Degenerative Joint Diseases In Dogs
QUESTION: My dog has been diagnosed with Joint Deterioration and is now quite lame in one back leg. Do you have any suggestions to help my dog?
ANSWER: Without knowing your dogs age, breed, history, and just exactly what your Vet has "diagnosed" happening with the joint(s), I can only give you a basic answer here. Many types of Joint Problems and each may require specialized care or surgery.
(1) Exercise is still important for the dog. BUT: NO forced running, NO jumping into or out of vehicles or off beds, steps, etc, NO leaping after toys during play, NO climbing or descending steep terrain. But none the less, some walking is a must.

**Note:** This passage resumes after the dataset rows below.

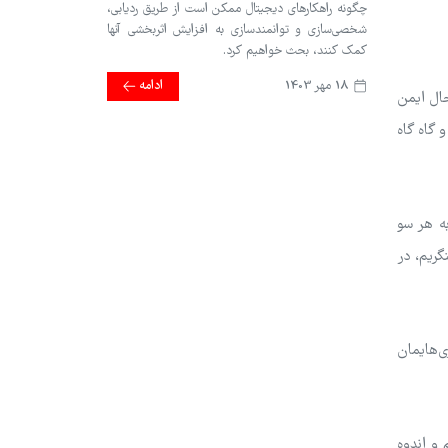
چگونه راهکارهای دیجیتال ممکن است از طریق ردیابی،
شخصی‌سازی و توانمندسازی به افزایش اثربخشی آنها
کمک کنند، بحث خواهیم کرد.
18 مهر 1403
ادامه
حال ایمن
 گاه گاه
ه هر سو
گریم، در
ی‌هایمان
 و اندوه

(2) If over weight he must be put on a slow and gradual weight loss program as the joints continue to deteriorate from bearing the extra weight.
(3) Anti-inflammatory drugs are used to relive excessive pain and encourage moderate activity. "Buffered" or "Enteric Coated" Aspirin is perhaps the safest medication to use for this purpose. The dose is 5 grains per 25 pounds of body weight. CHECK WITH YOUR VET FIRST. And since Aspirin can come in different grains, check label before using.

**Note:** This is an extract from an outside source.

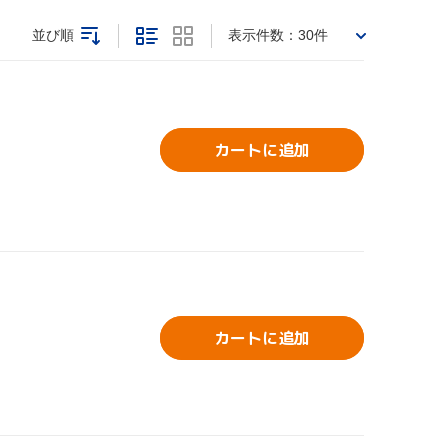
並び順
表示件数：
30件
カートに追加
カートに追加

Gastrointestinal bleeding is a potential danger, but "Buffered" or "Enteric Coated" Aspirin does not produce gastric ulcers (bleeding) in dogs nearly as often as Aspirin in humans.
(4) Glucosamine with Chondroitin and MSM is well worth a try. Expect up to 90 days to see a huge difference. It does not happen overnight so do not expect instant results. Otherwise don't give up after just a few weeks!!! To learn more about this, please click on OUR ARCHIVES. Scroll down until you come to Newsletters (dog related). Then click on October 20/2004 Glucosamine For Joint Problems.
(5) Speak with your Vet about injecting "Corticosteroids" into the joint?
(6) Surgical Fusion of painful joints, such as the Hock or Elbow, relieves pain and restores limb movement in some individuals. Or Joint replacement may be another surgical alternative.